The name-section character offsets point to the start of the anchor tag
(not after the tag, like the offsets in the "paragraphs" section).

The lines are terminated by newlines (in standard unix fashion).

For example:

    [tags 10]
    <HTML> -1
    <BODY> 0
    <P ALIGN="right"> 1
    <P ALIGN="left"> 1
    <P> 1
    <H3 ALIGN="center"> 1
    <P ALIGN="center"> 1
    <BR> 6
    <H2 ALIGN="center"> 1
    <BR> 1

    [paragraphs 42]
    160 9
    164 9
    184 8
    220 8
    261 6
    316 5
    359 1
    379 6
    410 6
    460 7
    511 7
    564 7
    616 7
    668 7
    720 7
    773 7
    827 7
    880 7
    933 7
    988 7
    1043 7
    1100 7
    1157 7
    1214 7
    1270 7
    1328 7
    1385 7
    1442 7
    1497 7
    1556 7
    1561 7
    1635 1
    1656 5
    1690 6
    1737 7
    1773 5
    1798 4
    1826 3
    2663 1
    2668 4
    2689 2
    2730 8

    [names 1]
    "ch1" 2689


Appendix D: HTML-key Page Format
--------------------------------

The .hkey page contains a list of words, one per line, sorted in a
strict ASCII sequence, each one followed by a tab and the offset in the
.html page of the word's data.
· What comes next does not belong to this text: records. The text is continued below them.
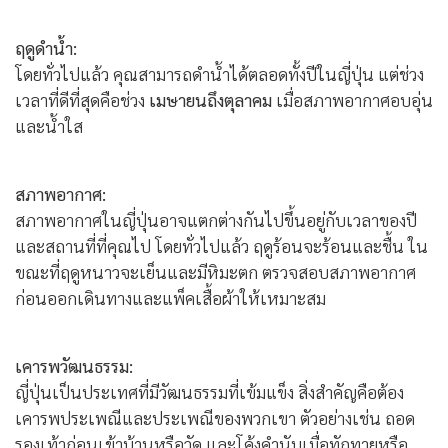
ฤดูดำน้ำ:
โดยทั่วไปแล้ว คุณสามารถดำน้ำได้ตลอดทั้งปีในญี่ปุ่น แต่ช่วง
เวลาที่ดีที่สุดคือช่วง
เมษายนถึงตุลาคม
เมื่อสภาพอากาศอบอุ่น
และน้ำใส
สภาพอากาศ:
สภาพอากาศในญี่ปุ่นอาจแตกต่างกันไปขึ้นอยู่กับเวลาของปี
และสถานที่ที่คุณไป โดยทั่วไปแล้ว ฤดูร้อนจะร้อนและชื้น ใน
ขณะที่ฤดูหนาวจะเย็นและมีหิมะตก ตรวจสอบสภาพอากาศ
ก่อนออกเดินทางและแพ็คเสื้อผ้าให้เหมาะสม
เคารพวัฒนธรรม:
ญี่ปุ่นเป็นประเทศที่มีวัฒนธรรมที่เข้มแข็ง สิ่งสำคัญคือต้อง
เคารพประเพณีและประเพณีของพวกเขา ตัวอย่างเช่น ถอด
รองเท้าก่อนเข้าบ้านหรือวัด และโค้งคำนับเมื่อทักทายหรือ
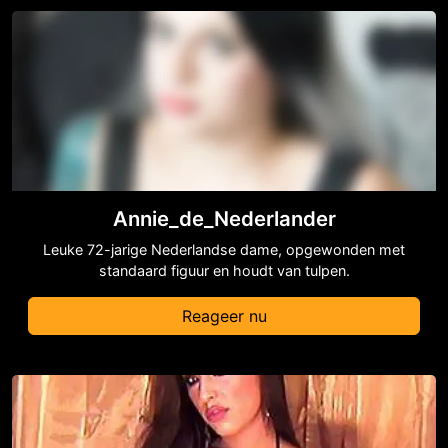
Annie_de_Nederlander
Leuke 72-jarige Nederlandse dame, opgewonden met
standaard figuur en houdt van tulpen.
Reageer nu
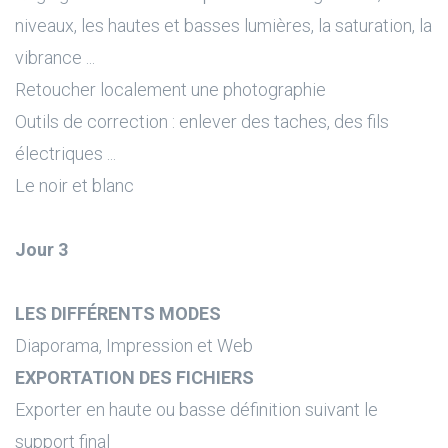
niveaux, les hautes et basses lumières, la saturation, la
vibrance ...
Retoucher localement une photographie
Outils de correction : enlever des taches, des fils
électriques ...
Le noir et blanc
Jour 3
LES DIFFÉRENTS MODES
Diaporama, Impression et Web
EXPORTATION DES FICHIERS
Exporter en haute ou basse définition suivant le
support final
I presume that the .hkey page must share
the same name prefix as its related .html page.

If the names contain high-bit characters, they are translated into
regular ASCII in the .hkey file, since this allows the user to search
for the words using unaccented characters.

The lines are terminated with a newline (in standard unix fashion).

An example:

    a	5
    apple	38
    b	84
    book	104

Each of these offsets points to a paragraph tag in the associated .html
page. I have only seen this sequence of tags used so far:

    <P><BIG><B>word</B></BIG> other stuff</P>

I have seen multiple <B>...</B> tags in the middle of the single set of
<BIG>...</BIG> tags, but this is the basic tag format.

The offset in the .hkey page points to the start of the <P> tag.